Kosta Sandalcı, “Trenin kiminle rekabet ettiğine bakmakta yarar var diyerek, “Bugün demiryolu taşımacılığı denizyolundan pay almaya gayret gösteriyor. Denizyoluna nazaran demiryolu taşımacılığındaki fiyatlar aslında uygulanabilir ve kabul edilebilir düzeyde. Çünkü denizyoluyla 15 günde taşınabilecek bir yük demiryoluyla daha çabuk taşınabilir. Karayolunda fiyat ve transit süre faktörü çok önemli rol oynuyor. Bir yük sahibini, ihracat veya ithalat taşımalarını demiryoluna kaydırmak için ikna etmeye çalışırsanız bu iki engele çarpıyorsunuz. Münih’e karayoluyla kapıdan kapıya teslim ortalama 4 gün. Demiryoluyla Halkalı’dan aktarma yapılıyor ve bir aktarma masrafı var. Münih’te de aktarma yapılıp kapıya teslim edildiğinde en iyi ihtimalle 8 gün geçiyor. Süre 2 katına çıkınca yük sahibi çekiniyor. Bugün bir araç Münih’e 2600-2700 Euro’ya gidiyor. Demiryolunda 2500 Euro. 200 Euro için yük sahibi 8 günlük yolu, aktarmaları göze almaz. Bu da başarıyı engelliyor” şeklinde konuştu.

 

“Kotaların arkasında demiryoluna yönlendirme çabası var”

2-3 Aralık tarihlerinde Viyana’da bir toplantı yaparak Cream Projesi’nin nerede olduğunu görüştüklerini sözleyen Sandalcı, “O toplantı esnasında da Türkiye açısından Cream Projesi’nin ulaşması gereken hedeflerin oldukça gerisinde olduğu teyit edildi. Cream Projesi’nin öngördüğü sistem Avrupa’da işliyor. Balkanlar’dan sonra işlememeye başlıyor. AB bunun bilincinde. Bizi de vizelerle kotalarla sıkıştırıyor. Karayolundaki tüm bu engellemelerin arkasında demiryoluna yöneltme çabası var. Bizim de bunu görmemiz lazım” dedi.

 

“TCDD’de vagon yok, yabancılar taşıyor”

“Cream Projesi’nin en büyük hedeflerinden birisi de Ro-La’nın aksine intermodal taşımacılık usulünü geliştirmektir” diyerek sözlerine devam eden Sandalcı “İntermodal taşımada dorse çekici olmadan özel bir vagonda taşınır. Türkiye’de bu özel vagonlar yok. TCDD en azından bu vagonları üretebilir veya ithal edebilirdi. Bu yapılmadı. Avrupa’daki operatörlerde bu tür vagonlar çoktur. Dolayısıyla bu firmalar ellerinde ilgili ekipmanlar olduğu için piyasaya bir avantajla giriyorlar. TCDD’nin ne altyapısı ne de vagonu olduğu için intermodal taşımacılıkta işletici olamıyor. O zaman yabancılara muhtaç kalınıyor” diye konuştu.

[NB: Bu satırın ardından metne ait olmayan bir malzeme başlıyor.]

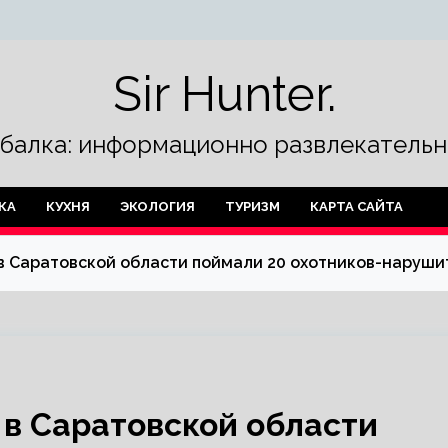
Sir Hunter.
ыбалка: информационно развлекательн
КА
КУХНЯ
ЭКОЛОГИЯ
ТУРИЗМ
КАРТА САЙТА
 в Саратовской области поймали 20 охотников-наруш
 в Саратовской области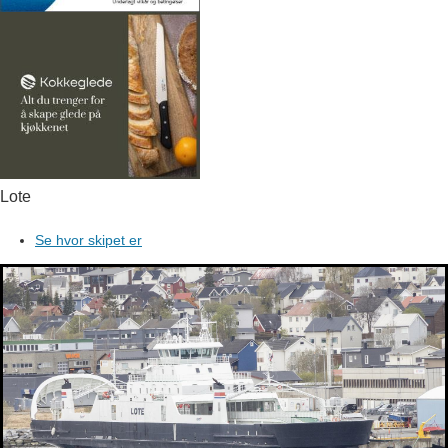
Lote
Se hvor skipet er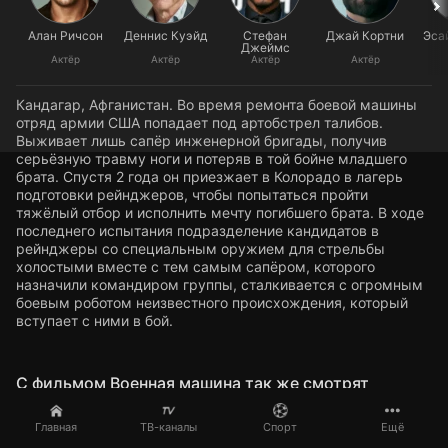
Алан Ричсон
Деннис Куэйд
Стефан
Джай Кортни
Эса
Джеймс
Актёр
Актёр
Актёр
Актёр
Кандагар, Афганистан. Во время ремонта боевой машины
отряд армии США попадает под артобстрел талибов.
Выживает лишь сапёр инженерной бригады, получив
серьёзную травму ноги и потеряв в той бойне младшего
брата. Спустя 2 года он приезжает в Колорадо в лагерь
подготовки рейнджеров, чтобы попытаться пройти
тяжёлый отбор и исполнить мечту погибшего брата. В ходе
последнего испытания подразделение кандидатов в
рейнджеры со специальным оружием для стрельбы
холостыми вместе с тем самым сапёром, которого
назначили командиром группы, сталкивается с огромным
боевым роботом неизвестного происхождения, который
вступает с ними в бой.
C фильмом Военная машина так же смотрят
Главная
ТВ-каналы
Спорт
Ещё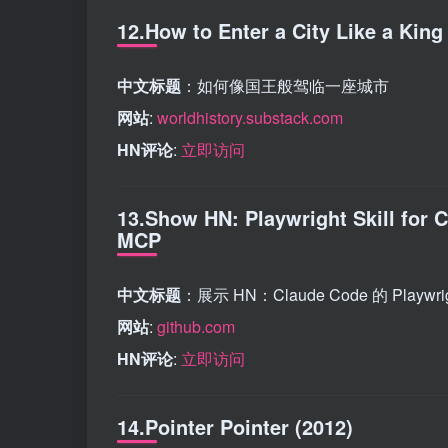
12.How to Enter a City Like a King
中文标题
：如何像国王般驾临一座城市
网站
:
worldhistory.substack.com
HN评论
:
立即访问
13.Show HN: Playwright Skill for 
MCP
中文标题
：展示 HN：Claude Code 的 Playwr
网站
:
github.com
HN评论
:
立即访问
14.Pointer Pointer (2012)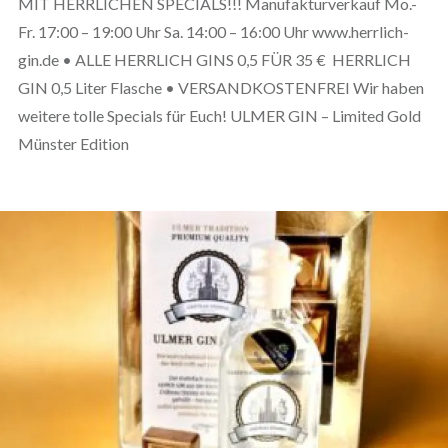
MIT HERRLICHEN SPECIALS!!! Manufakturverkauf Mo.-
Fr. 17:00 – 19:00 Uhr Sa. 14:00 – 16:00 Uhr www.herrlich-
gin.de • ALLE HERRLICH GINS 0,5 FÜR 35 € HERRLICH
GIN 0,5 Liter Flasche • VERSANDKOSTENFREI Wir haben
weitere tolle Specials für Euch! ULMER GIN – Limited Gold
Münster Edition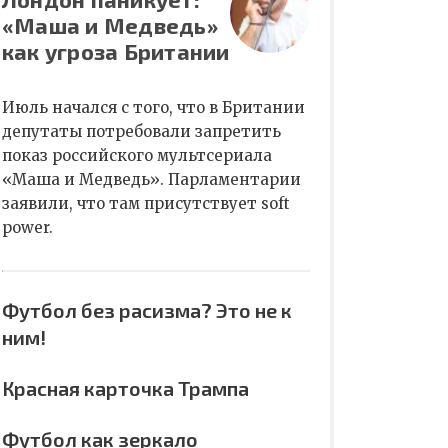
«Маша и Медведь»
как угроза Британии
Июль начался с того, что в Британии
депутаты потребовали запретить
показ российского мультсериала
«Маша и Медведь». Парламентарии
заявили, что там присутствует soft
power.
Футбол без расизма? Это не к
ним!
Красная карточка Трампа
Футбол как зеркало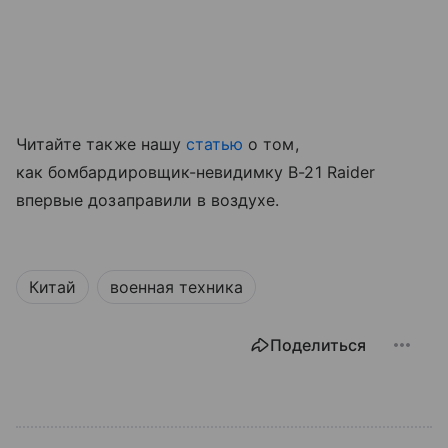
Читайте также нашу
статью
о том,
как бомбардировщик-невидимку B-21 Raider
впервые дозаправили в воздухе.
Китай
военная техника
Поделиться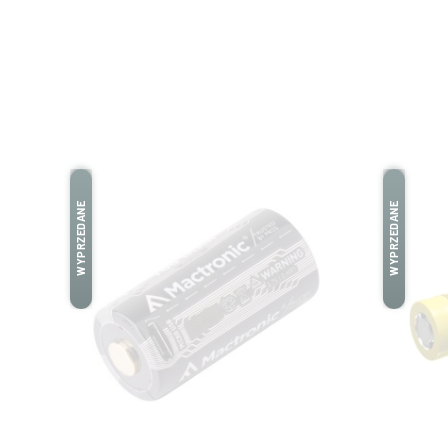
WYPRZEDANE
WYPRZEDANE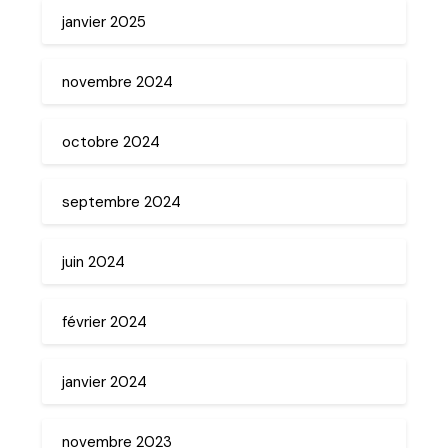
janvier 2025
novembre 2024
octobre 2024
septembre 2024
juin 2024
février 2024
janvier 2024
novembre 2023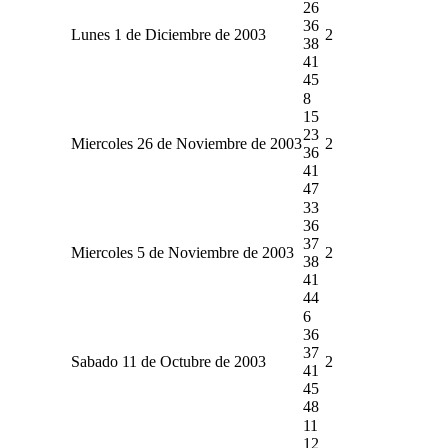
26
36
Lunes 1 de Diciembre de 2003
2
38
41
45
8
15
23
Miercoles 26 de Noviembre de 2003
2
36
41
47
33
36
37
Miercoles 5 de Noviembre de 2003
2
38
41
44
6
36
37
Sabado 11 de Octubre de 2003
2
41
45
48
11
12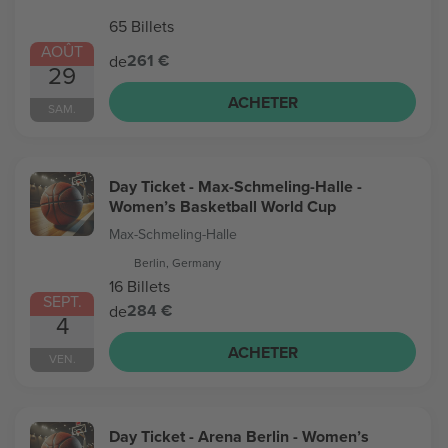
65 Billets
AOÛT
261 €
de
29
ACHETER
SAM.
Day Ticket - Max-Schmeling-Halle -
Women’s Basketball World Cup
Max-Schmeling-Halle
Berlin, Germany
16 Billets
SEPT.
284 €
de
4
ACHETER
VEN.
Day Ticket - Arena Berlin - Women’s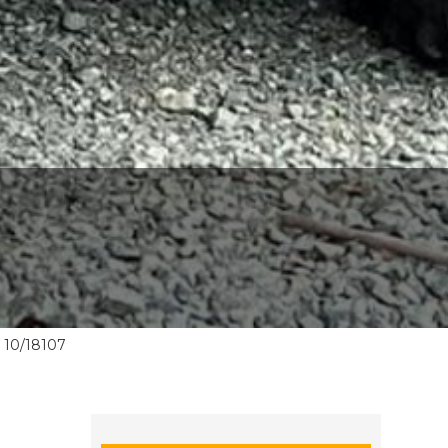
10/18107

2007 yılında Kapıkule’den, İpsala’dan ve Hamzabey’den 700 bin aracın Avrupa’ya çıkış yaptığını vurgulayan Sandalcı, “Cream Projesi’yle bu 700 bin aracın yalnızca yüzde 1’i  demiryoluna geçseydi haftada 2 tren karşılıklı gidip gelebilirdi. Bunu yapabilmek için de fiyat ve transit süreyi iyileştirmek gerekiyor. Ama bu yapılamadı. Maalesef Balnak da, Cream Projesi’nde hiçbir taşıma yapamadı. Yapamamasının temelinde az önceki nedenler yatıyor. Balnak’ın müşterileri fiyat konusunda son derece hassastır. En çok hizmet verdiğimiz sektör tekstil sektörü. Bu sektör transit süre açısından çok hassastır. Biz Cream Projesi’ni kullanmak için iyileştirme yapılmasını bekliyoruz” açıklamasını yaptı.

Geçtiğimiz haftalarda Rail Cargo’nun Cream Projesiyle  taşımalara başladığını hatırlatan Sandalcı, “Ama sıkıntılar hem trenin İstanbul’dan Avusturya’ya yüklenmesi hususunda hem de Avusturya’dan İstanbul’a yüklenmesi hususunda devam ediyor. Bana göre çok iyi niyetli bir girişim. Desteklenmesi gereken bir girişim. Eminim ki önümüzdeki yıllarda Türkiye’de, Cream Projesi adıyla olmasa da başka bir proje altında bu tür taşıma modu devreye girecektir” sözleriyle iyimserliğini korudu.